NRC Says 96 Of 99 Nuclear Plants Are In Top Safety Categories

All but three of the 99 operating U.S. nuclear power plants are in the highest two safety categories according to the country's nuclear industry regulator. Seven, the Nuclear Regulatory Commission said, have issues of low significance that require attention, while three have more significant concerns to resolve.

NRC logoThe Nuclear Regulatory Commission said eleven plants had issues of low significance that required attention, but four of those – Duane Arnold near Cedar Rapids, Iowa, Milestone 3 in Connecticut and Susquehanna Units 1 and 2, about 70 miles northeast of Harrisburg, Pennsylvania – had already resolved the regulator's concerns and were rejoining the nation's other 85 reactors with no current safety concerns.

The following plants were listed as having low level concerns that still require attention: Clinton and Dresden 2 in Illinois, Davis Besse in Ohio, Indian Point 3 in New York, Prairie Island 2 in Minnesota, River Bend in Louisiana and Sequoyah 1 in Tennessee.

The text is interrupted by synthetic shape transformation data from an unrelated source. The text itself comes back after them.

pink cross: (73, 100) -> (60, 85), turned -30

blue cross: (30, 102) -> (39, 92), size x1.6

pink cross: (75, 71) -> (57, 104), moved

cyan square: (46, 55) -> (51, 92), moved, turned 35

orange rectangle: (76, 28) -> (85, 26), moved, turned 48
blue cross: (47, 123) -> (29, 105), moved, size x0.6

There were no plants listed in the third category that includes plants with more significant issues to address, but three plants – Arkansas Nuclear One Units 1 and 2 and Pilgrim in Massachusetts are in category four, one category away from a mandatory shutdown.

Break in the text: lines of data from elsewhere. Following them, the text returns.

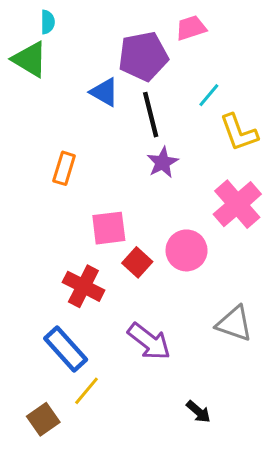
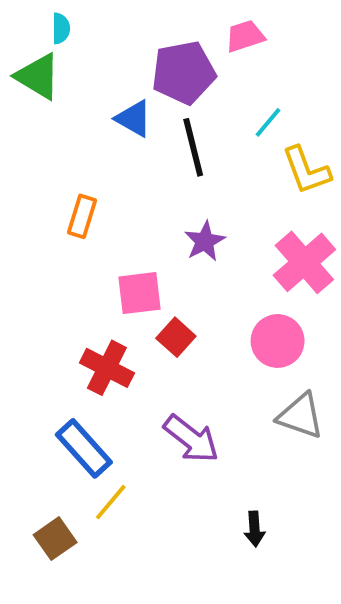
purple star: (163, 162) -> (205, 241), moved
pink circle: (187, 250) -> (278, 341), moved
black arrow: (198, 412) -> (255, 529), turned 45

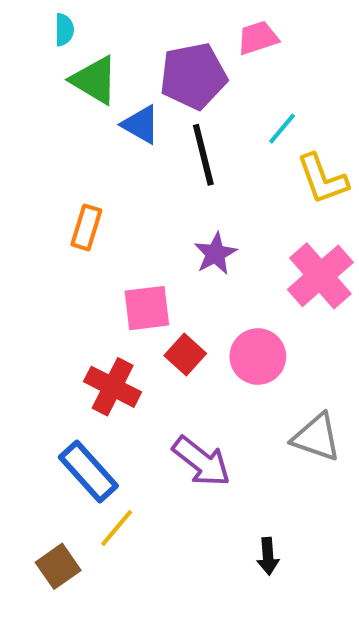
green triangle: (38, 76) -> (94, 80), moved
pink circle: (278, 341) -> (258, 357), moved

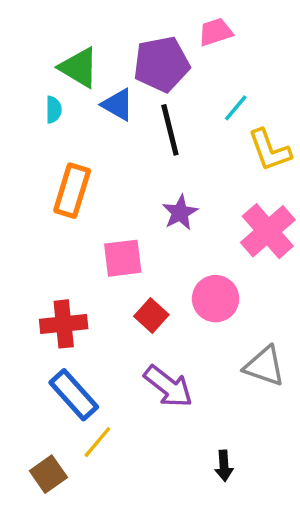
cyan semicircle: (64, 30) -> (54, 110), moved
orange rectangle: (86, 227) -> (72, 191), size x1.4
red square: (185, 354) -> (151, 316), moved
red cross: (113, 387) -> (64, 324), moved, turned -33

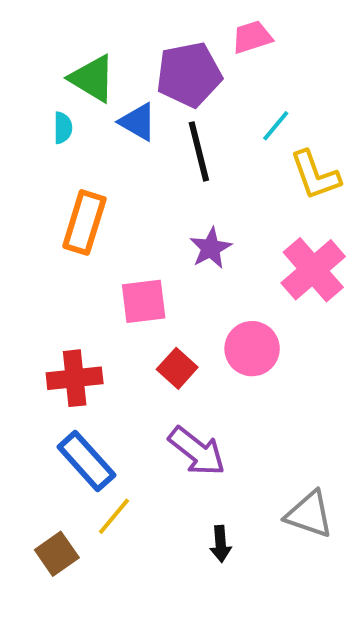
gray triangle: (264, 366) -> (309, 514), moved
black arrow: (224, 466) -> (221, 544), moved

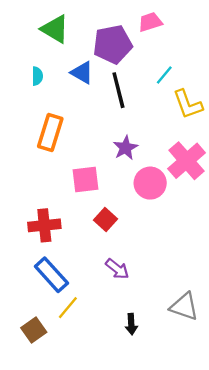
green triangle: (92, 78) -> (55, 29), moved
pink circle: (252, 349) -> (150, 183), moved
purple arrow: (197, 451) -> (117, 269), size x0.7

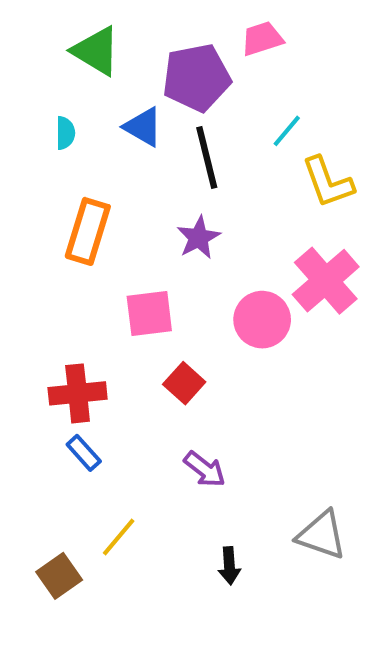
purple star: (125, 148) -> (199, 238), moved
blue rectangle: (51, 275) -> (84, 453), moved, size x0.6

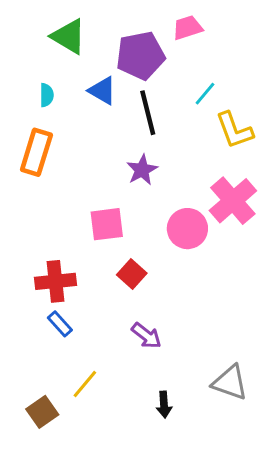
orange rectangle: (88, 231) -> (36, 152), moved

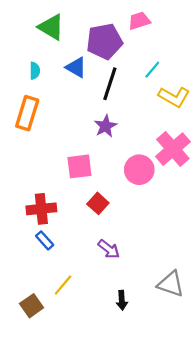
black line: (148, 113) -> (110, 84), turned 32
yellow L-shape: (234, 130) -> (174, 97), turned -40

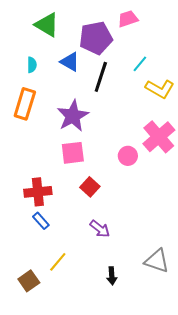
purple star: (106, 126) -> (73, 116), moved, size x1.5
pink circle: (139, 170) -> (128, 156), size x0.7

Nuclear One Units 1 and 2 are have two concerns that are deemed “substantial significance,” the NRC said. Pilgrim, on the other hand, is in category four “because of long-standing issues of low-to-moderate safety significance,” the agency said.

Essentially, all but three of 99 operating plants in the United States are running with a clean slate or with issues of low significance that need to be addressed.

Letters to plant operators have been sent out. Every six months operators are sent letters advising them of their most recent assessment. The letters include the NRC's inspection plan for that plant.

“These assessment letters are the result of a holistic review of operating performance at each domestic power reactor facility,” said Bill Dean, director of the Office of Nuclear Reactor Regulation.

Each plant's assessment letter is available on the NRC Web site, as is the agency's assessment of the nuclear power construction projects in Georgia and South Carolina and the Watts Bar Unit 2 reactor in Tennessee, which has yet to begin commercial operations, but was granted its first operating license in October 2015.